Across these platforms, experiments produced statistically significant signals — measured using benchmarks such as linear cross-entropy — that deviate strongly from what would be expected from classical or random noise processes. With the exception of the earliest 2019 experiment, no full classical reproduction of these results has been demonstrated.

In short, the machines appear to be doing something classically infeasible.

Why The Hesitation?

Part of the skepticism is technical, according to the post. Because the task is designed to be classically hard, verifying the result directly would defeat the purpose. Experiments rely on extrapolation from smaller, simulable circuits and on proxy benchmarks that correlate with quantum fidelity. Critics describe this as “a proxy of a proxy,” and in some sense, the criticism is on target.

But this is also how frontier science often works. Particle physics infers new particles from statistical excesses. Astrophysics infers black holes from gravitational effects. Quantum advantage, by definition, cannot be verified by brute-force classical computation.

The deeper objection might be philosophical, however.

Random circuit sampling — and earlier, boson sampling — does not look like “real computation” to many computer scientists. There is no meaningful input–output relationship, no problem being solved in the conventional sense. After the first supremacy claims, this discomfort hardened into a new, informal standard: quantum advantage would only count if the task were useful, even though that requirement was never part of the original deal.

Subtly Moving The Goal Posts

Boson sampling was dismissed as too specialized. Random circuits were dismissed as contrived. When classical simulations caught up to early experiments, those advances were treated not as moving targets, but as retroactive invalidation.

What emerged was a shifting bar: quantum advantage must now be programmable, scalable, verifiable, robust to classical attack and, ideally, economically relevant. These are reasonable criteria for the next phase of the field. Applied retroactively, they obscure what has already been achieved.

The argument in this piece seems to be not that quantum computing is ready for deployment, or that practical advantage is around the corner. The argument is that existing quantum computers have already crossed the line they were built to cross, which is a narrower and more precise argument.

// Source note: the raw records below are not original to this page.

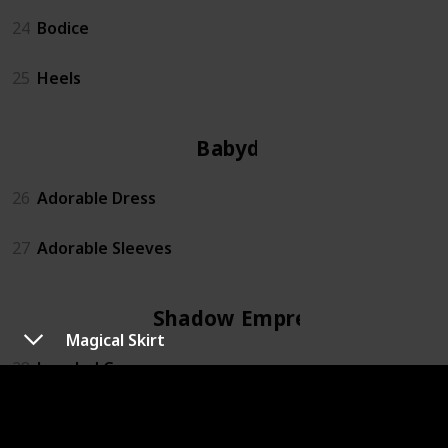
24
Bodice
25
Heels
Babydoll
26
Adorable Dress
27
Adorable Sleeves
Shadow Empress
Magical Skirt
28
Jeweled Crown
29
Fallen Angel Sleeves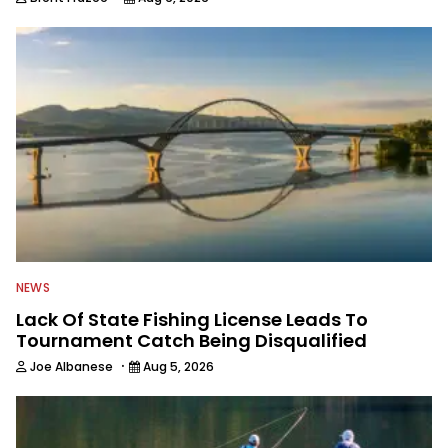
NEWS
Lack Of State Fishing License Leads To
Tournament Catch Being Disqualified
·
Joe Albanese
Aug 5, 2026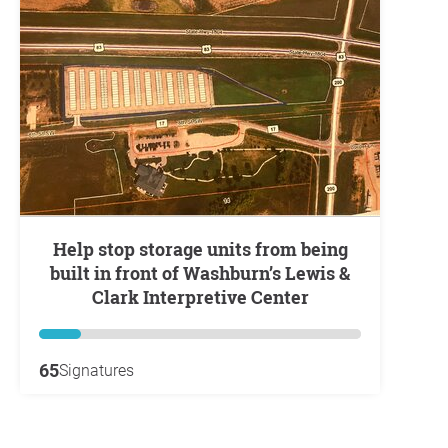
Help stop storage units from being
built in front of Washburn’s Lewis &
Clark Interpretive Center
65
Signatures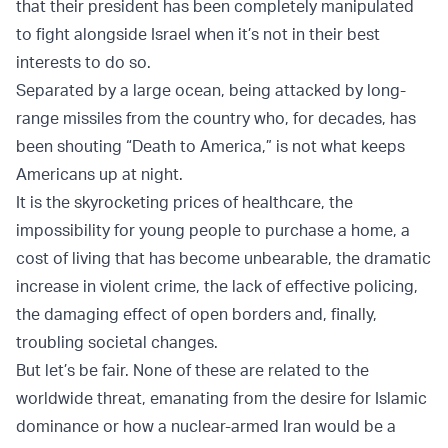
that their president has been completely manipulated
to fight alongside Israel when it’s not in their best
interests to do so.
Separated by a large ocean, being attacked by long-
range missiles from the country who, for decades, has
been shouting “Death to America,” is not what keeps
Americans up at night.
It is the skyrocketing prices of healthcare, the
impossibility for young people to purchase a home, a
cost of living that has become unbearable, the dramatic
increase in violent crime, the lack of effective policing,
the damaging effect of open borders and, finally,
troubling societal changes.
But let’s be fair. None of these are related to the
worldwide threat, emanating from the desire for Islamic
dominance or how a nuclear-armed Iran would be a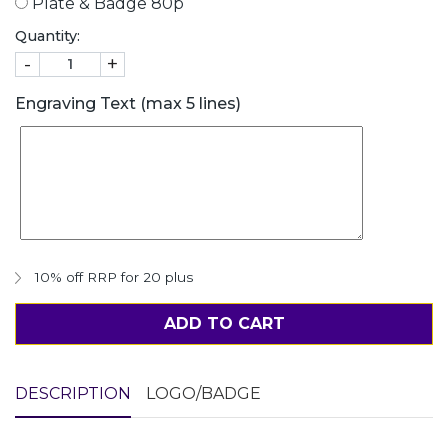
Plate & Badge 80p
Quantity:
-
+
Engraving Text (max 5 lines)
10% off RRP for 20 plus
ADD TO CART
DESCRIPTION
LOGO/BADGE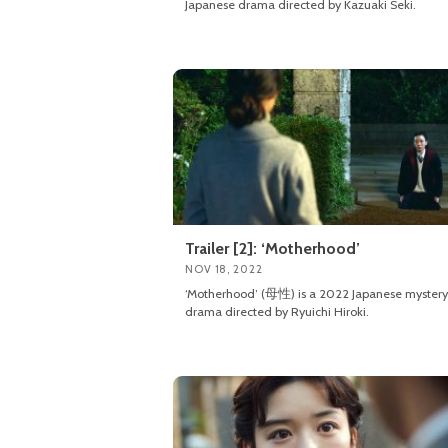
Japanese drama directed by Kazuaki Seki.
Trailer [2]: ‘Motherhood’
NOV 18, 2022
‘Motherhood’ (母性) is a 2022 Japanese mystery
drama directed by Ryuichi Hiroki.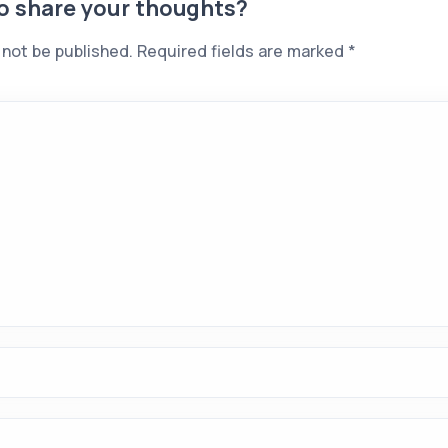
to share your thoughts?
 not be published.
Required fields are marked
*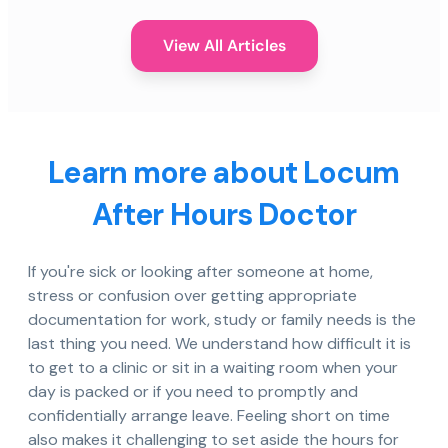
View All Articles
Learn more about Locum
After Hours Doctor
If you're sick or looking after someone at home,
stress or confusion over getting appropriate
documentation for work, study or family needs is the
last thing you need. We understand how difficult it is
to get to a clinic or sit in a waiting room when your
day is packed or if you need to promptly and
confidentially arrange leave. Feeling short on time
also makes it challenging to set aside the hours for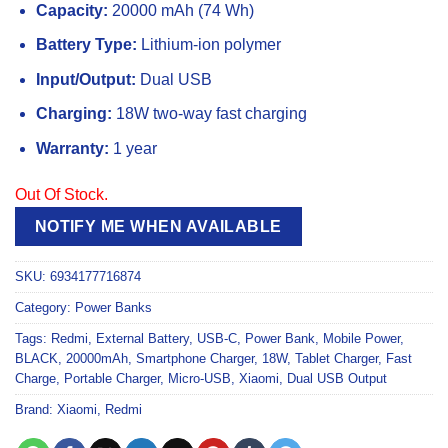
Capacity:
20000 mAh (74 Wh)
Battery Type:
Lithium-ion polymer
Input/Output:
Dual USB
Charging:
18W two-way fast charging
Warranty:
1 year
Out Of Stock.
NOTIFY ME WHEN AVAILABLE
SKU:
6934177716874
Category:
Power Banks
Tags:
Redmi
,
External Battery
,
USB-C
,
Power Bank
,
Mobile Power
,
BLACK
,
20000mAh
,
Smartphone Charger
,
18W
,
Tablet Charger
,
Fast
Charge
,
Portable Charger
,
Micro-USB
,
Xiaomi
,
Dual USB Output
Brand:
Xiaomi
,
Redmi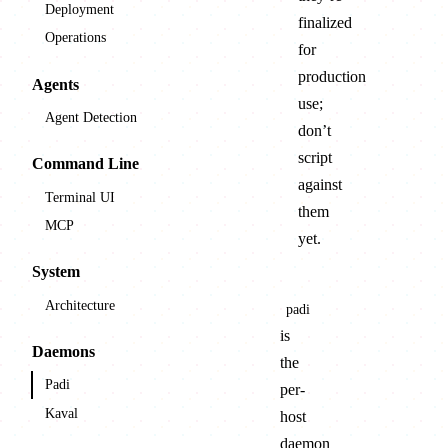
Deployment
finalized
Operations
for
production
Agents
use;
Agent Detection
don’t
script
Command Line
against
Terminal UI
them
MCP
yet.
System
Architecture
padi
is
Daemons
the
Padi
per-
Kaval
host
daemon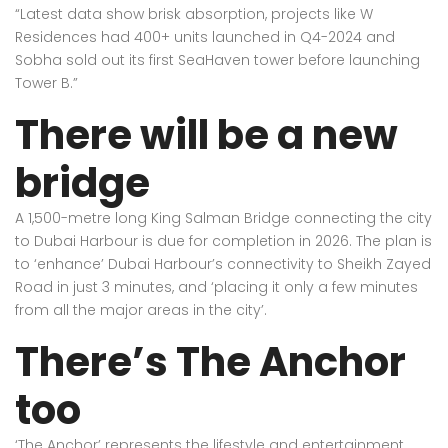
“Latest data show brisk absorption, projects like W
Residences had 400+ units launched in Q4-2024 and
Sobha sold out its first SeaHaven tower before launching
Tower B.”
There will be a new
bridge
A 1,500-metre long King Salman Bridge connecting the city
to Dubai Harbour is due for completion in 2026. The plan is
to ‘enhance’ Dubai Harbour’s connectivity to Sheikh Zayed
Road in just 3 minutes, and ‘placing it only a few minutes
from all the major areas in the city’.
There’s The Anchor
too
‘The Anchor’ represents the lifestyle and entertainment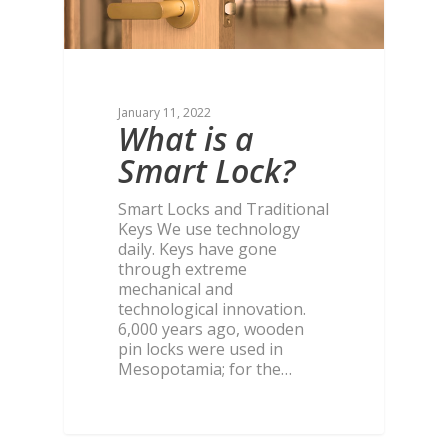
January 11, 2022
What is a
Smart Lock?
Smart Locks and Traditional
Keys We use technology
daily. Keys have gone
through extreme
mechanical and
technological innovation.
6,000 years ago, wooden
pin locks were used in
Mesopotamia; for the…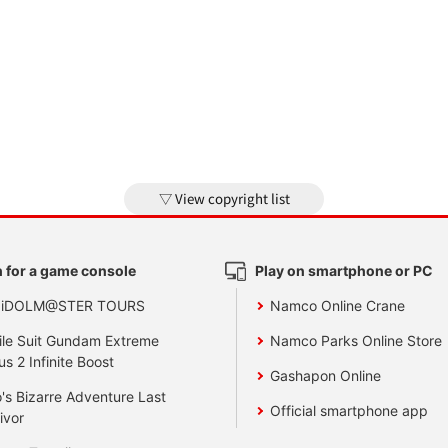
View copyright list
 for a game console
Play on smartphone or PC
 iDOLM@STER TOURS
Namco Online Crane
le Suit Gundam Extreme
Namco Parks Online Store
us 2 Infinite Boost
Gashapon Online
's Bizarre Adventure Last
Official smartphone app
ivor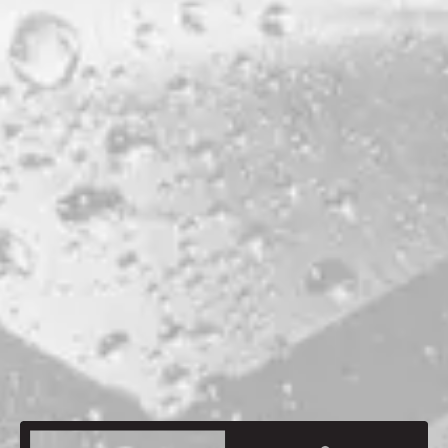
PRODUCTION LOCATION
PORTLAND
ABV
5.8%
HOPS
SAAZ
MALTS
BISCUIT MALT
CARAMUNICH
MAINE CHIT MALT
MAINE MUNICH
MAINE PILSNER
MAINE ROASTED WHEAT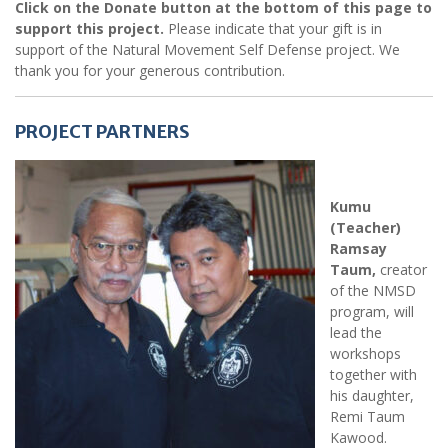
Click on the Donate button at the bottom of this page to
support this project.
Please indicate that your gift is in
support of the Natural Movement Self Defense project. We
thank you for your generous contribution.
PROJECT PARTNERS
Kumu
(Teacher)
Ramsay
Taum,
creator
of the NMSD
program, will
lead the
workshops
together with
his daughter,
Remi Taum
Kawood.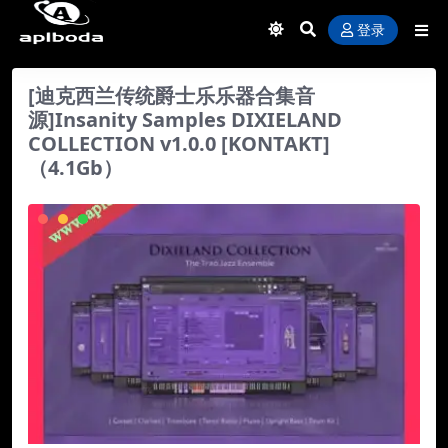
登录
[迪克西兰传统爵士乐乐器合集音
源]Insanity Samples DIXIELAND
COLLECTION v1.0.0 [KONTAKT]
（4.1Gb）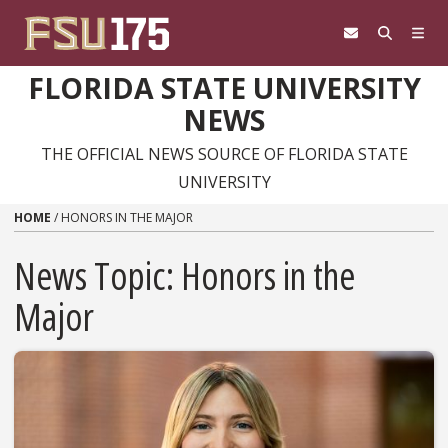
Skip to content
FLORIDA STATE UNIVERSITY
NEWS
THE OFFICIAL NEWS SOURCE OF FLORIDA STATE
UNIVERSITY
HOME
/
HONORS IN THE MAJOR
News Topic:
Honors in the
Major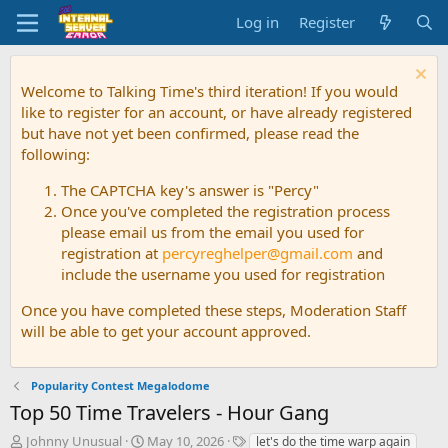
Log in
Register
Welcome to Talking Time's third iteration! If you would
like to register for an account, or have already registered
but have not yet been confirmed, please read the
following:
The CAPTCHA key's answer is "Percy"
Once you've completed the registration process
please email us from the email you used for
registration at
percyreghelper@gmail.com
and
include the username you used for registration
Once you have completed these steps, Moderation Staff
will be able to get your account approved.
Popularity Contest Megalodome
Top 50 Time Travelers - Hour Gang
T
S
T
Johnny Unusual
May 10, 2026
let's do the time warp again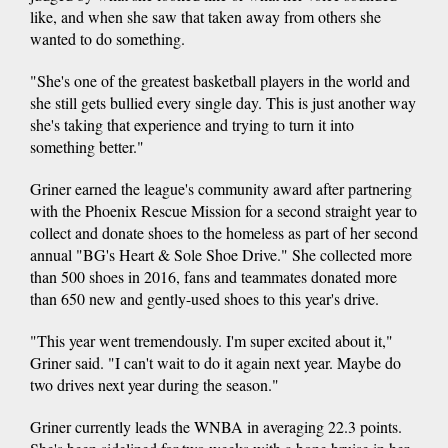
like, and when she saw that taken away from others she
wanted to do something.
"She's one of the greatest basketball players in the world and
she still gets bullied every single day. This is just another way
she's taking that experience and trying to turn it into
something better."
Griner earned the league's community award after partnering
with the Phoenix Rescue Mission for a second straight year to
collect and donate shoes to the homeless as part of her second
annual "BG's Heart & Sole Shoe Drive." She collected more
than 500 shoes in 2016, fans and teammates donated more
than 650 new and gently-used shoes to this year's drive.
"This year went tremendously. I'm super excited about it,"
Griner said. "I can't wait to do it again next year. Maybe do
two drives next year during the season."
Griner currently leads the WNBA in averaging 22.3 points.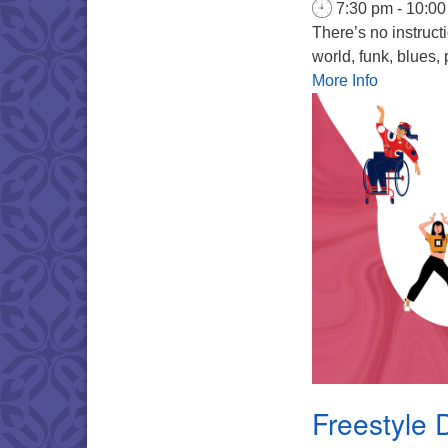
7:30 pm - 10:0
There’s no instruct
world, funk, blues, 
More Info
Freestyle 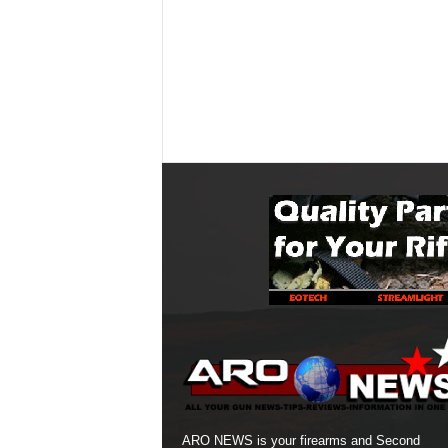
ARO NEWS is your firearms and Second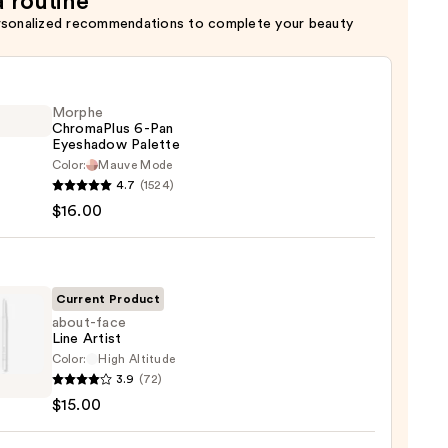
a routine
rsonalized recommendations to complete your beauty
Morphe
ChromaPlus 6-Pan
Eyeshadow Palette
Color:
Mauve Mode
he
4.7
(1524)
maPlus
$16.00
hadow
te
Current Product
about-face
Line Artist
0
Color:
High Altitude
-
3.9
(72)
$15.00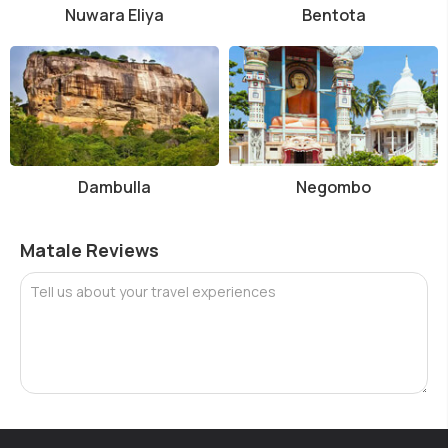
Nuwara Eliya
Bentota
Dambulla
Negombo
Matale Reviews
Tell us about your travel experiences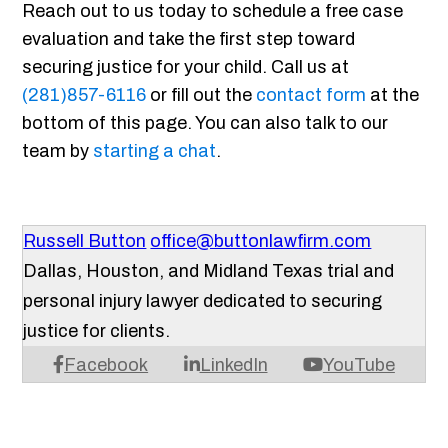
Reach out to us today to schedule a free case
evaluation and take the first step toward
securing justice for your child. Call us at
(281)857-6116
or fill out the
contact form
at the
bottom of this page. You can also talk to our
team by
starting a chat
.
Russell Button
office@buttonlawfirm.com
Dallas, Houston, and Midland Texas trial and
personal injury lawyer dedicated to securing
justice for clients.
Facebook
LinkedIn
YouTube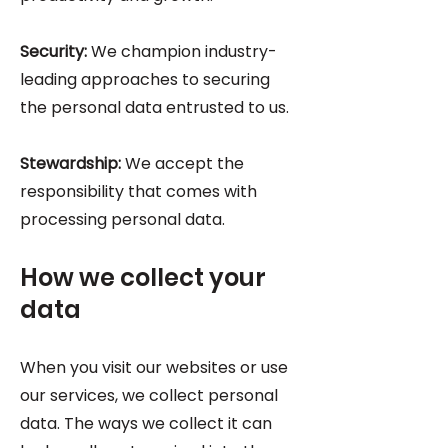
Security:
We champion industry-
leading approaches to securing
the personal data entrusted to us.
Stewardship:
We accept the
responsibility that comes with
processing personal data.
How we collect your
data
When you visit our websites or use
our services, we collect personal
data. The ways we collect it can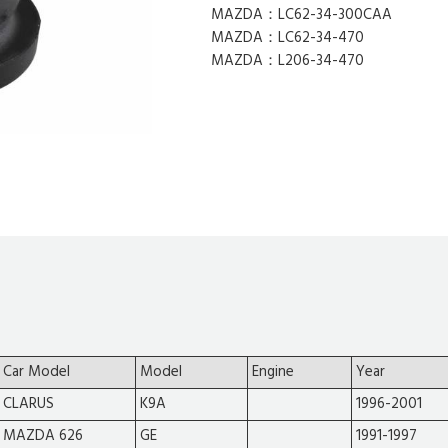
MAZDA：LC62-34-300CAA
MAZDA：LC62-34-470
MAZDA：L206-34-470
Car Model
Model
Engine
Year
CLARUS
K9A
1996-2001
MAZDA 626
GE
1991-1997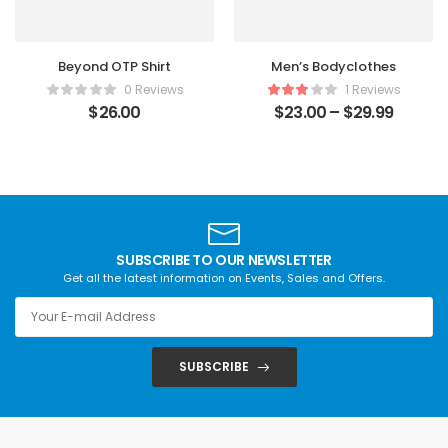
Beyond OTP Shirt
Men’s Bodyclothes
0 Reviews
1 Reviews
$
26.00
$
23.00
–
$
29.99
SUBSCRIBE TO OUR NEWSLETTER
Get all the latest information on Events, Sales and Offers.
SUBSCRIBE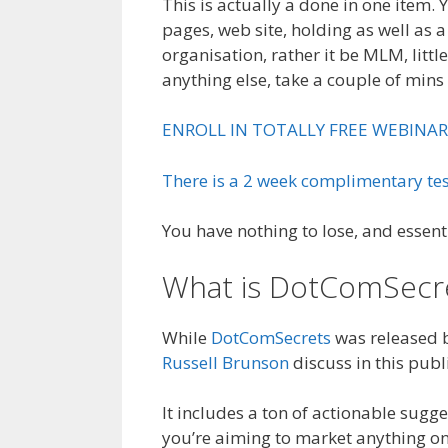
This is actually a done in one item.
pages, web site, holding as well as a
organisation, rather it be MLM, little
anything else, take a couple of mins 
ENROLL IN TOTALLY FREE WEBINAR
There is a 2 week complimentary tes
You have nothing to lose, and essent
What is DotComSecr
While
DotComSecrets
was released ba
Russell Brunson
discuss in this publ
It includes a ton of actionable sugges
you’re aiming to market anything on-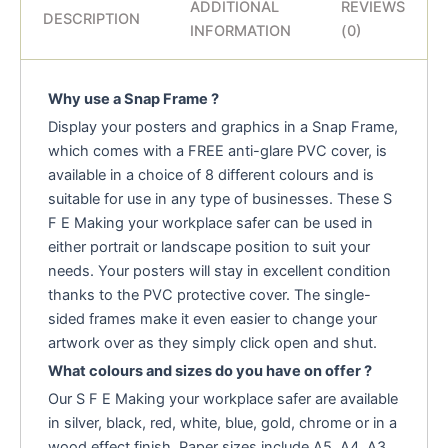
ADDITIONAL
REVIEWS
DESCRIPTION
INFORMATION
(0)
Why use a Snap Frame ?
Display your posters and graphics in a Snap Frame,
which comes with a FREE anti-glare PVC cover, is
available in a choice of 8 different colours and is
suitable for use in any type of businesses. These S
F E Making your workplace safer can be used in
either portrait or landscape position to suit your
needs. Your posters will stay in excellent condition
thanks to the PVC protective cover. The single-
sided frames make it even easier to change your
artwork over as they simply click open and shut.
What colours and sizes do you have on offer ?
Our S F E Making your workplace safer are available
in silver, black, red, white, blue, gold, chrome or in a
wood effect finish. Paper sizes include A5, A4, A3,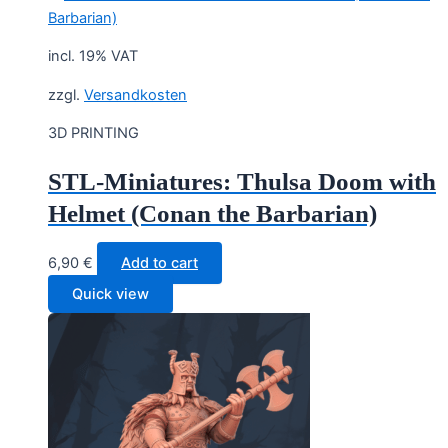
incl. 19% VAT
zzgl.
Versandkosten
3D PRINTING
STL-Miniatures: Thulsa Doom with
Helmet (Conan the Barbarian)
6,90
€
Add to cart
Quick view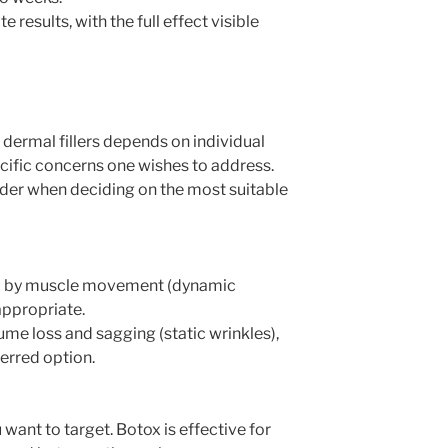
 results, with the full effect visible
ermal fillers depends on individual
ecific concerns one wishes to address.
der when deciding on the most suitable
sed by muscle movement (dynamic
appropriate.
ume loss and sagging (static wrinkles),
ferred option.
 want to target. Botox is effective for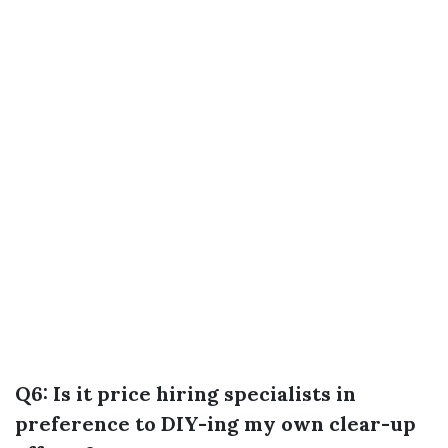
Q6: Is it price hiring specialists in
preference to DIY-ing my own clear-up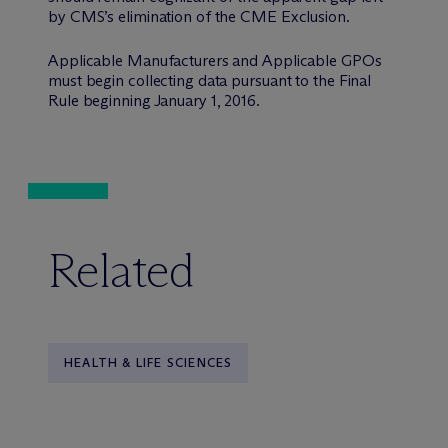
by CMS’s elimination of the CME Exclusion.
Applicable Manufacturers and Applicable GPOs
must begin collecting data pursuant to the Final
Rule beginning January 1, 2016.
Related
HEALTH & LIFE SCIENCES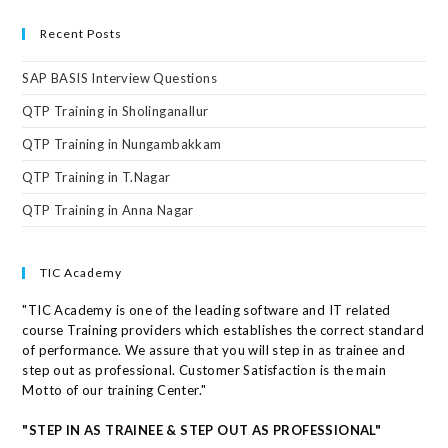
Recent Posts
SAP BASIS Interview Questions
QTP Training in Sholinganallur
QTP Training in Nungambakkam
QTP Training in T.Nagar
QTP Training in Anna Nagar
TIC Academy
"TIC Academy is one of the leading software and IT related
course Training providers which establishes the correct standard
of performance. We assure that you will step in as trainee and
step out as professional. Customer Satisfaction is the main
Motto of our training Center."
"STEP IN AS TRAINEE & STEP OUT AS PROFESSIONAL"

The unresolved tension is not about whether quantum devices can outperform classical ones at some tasks. It is about whether the community agrees those tasks should count.

That debate matters, because it shapes funding priorities, public perception and the credibility of future claims, according to the post. If the field quietly rewrites its own milestones after they are reached, it risks undermining confidence not only in quantum computing, but in how scientific progress is communicated.

Quantum advantage was never meant to be useful. It was meant to be undeniable. The evidence suggests it has been achieved, even if consensus has not.

What comes next — demonstrating practical advantage — is a different challenge entirely, the post suggests. That is a higher bar, and a necessary one, but, it should not erase the fact that the first bar has already been cleared.